“Darling, are you busy?” I asked, watching him pull a brunette close to him in the café. “Yes, I’m at the office, checking reports.”

ANIMALS

I dialed the number automatically. My hands were shaking so badly I could barely hit the right buttons. And he was there, behind the glass window of the café… holding her. The brunette in the red dress. Holding her the way he hadn’t held me in… how long? A year? Two?
“Where are you?”
“What do you mean, where? At the office, of course,” he said, his voice calm, casual. “I’m buried in this project. I’ll probably be here until eleven.”
Behind him, she was laughing. She threw her head back, and her hair spilled over her shoulders. And he looked at her… Oh, the way he looked at her.
“I see,” I said, and ended the call.
The waitress brought them wine. Red wine. He doesn’t drink red wine. He can’t stand it. He always said it gave him a headache. But now he was raising his glass and smiling.
I stood outside. Watching. And for the first time in ten years of marriage, I didn’t know what to do. Go in there? Make a scene? Smash that damned glass against his smug face? Or…
Or just walk away?
It started raining.
I got home at half past eight. Soaked, frozen. I sat down in the kitchen and turned on the kettle. Then I turned it off. I poured myself some of his whiskey. Drank it in one gulp and started coughing.
Only one thought kept spinning in my head: how long? How many times had he lied to me, talking about the office, projects, meetings? How many times had I cooked dinner, waited, believed those damned messages: “I’ll be late. Don’t wait up.”
And I had even gotten used to it. I went to sleep in an empty bed, woke up alone, made coffee… for myself. Because he had already left. Early. For another important meeting, of course…
I was so tired of believing.
The whiskey burned my throat, but I poured another glass. I looked at my phone again. Maybe I should write to him? Tell him I knew? That I had seen him? No.
Closer to morning, he came home. I hadn’t slept. I was sitting in the living room, looking out the window at the sunrise.
“Why aren’t you asleep?” he asked. He looked guilty. Rumpled. He smelled of another woman’s perfume.
“Couldn’t sleep,” I said without even turning around. “Want coffee?”
“No, I’d rather sleep for a couple of hours.”
He walked past me. Didn’t even come over. Before, he always kissed the top of my head. Even when he was angry or tired, he still kissed me.
Now he just walked past. Like I was furniture.

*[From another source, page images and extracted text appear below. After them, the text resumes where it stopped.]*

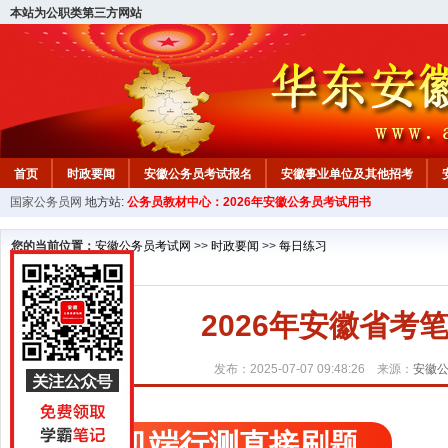
本站为公职类第三方网站
首页
时政要闻
安徽公务员考试报名
安徽事业单位及其他招考
国家公务员网
地方站:
公务员教材中心：2026年安徽公务员考试用书
安徽公务员行测试题
在线咨询
教材中心
您的当前位置：
安徽公务员考试网
>>
时政要闻
>>
每日练习
2026年安徽省考笔试
发布：2025-07-07 09:48:26 来源：
安徽
手机端行测直接刷题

I finished my tea and thought: when did I become furniture in this house? A sofa that was convenient to sit on? A refrigerator that always had food inside? A washing machine that would take care of everything by itself? When?!
For the next three days, I played my role. The perfect wife who knew nothing. I made breakfasts. Smiled. Asked how things were at work.
And he told me. About projects, meetings, a new client from Saint Petersburg… He lied easily. Without hesitation. As if he had been practicing for ten years.
And I understood: he was no longer with me. He hadn’t been with me for a long time. Physically, yes, there he was, sleeping beside me. But truly?
He was gone.
On Thursday evening, I opened his laptop. I knew the password — our wedding date. Ironic, isn’t it?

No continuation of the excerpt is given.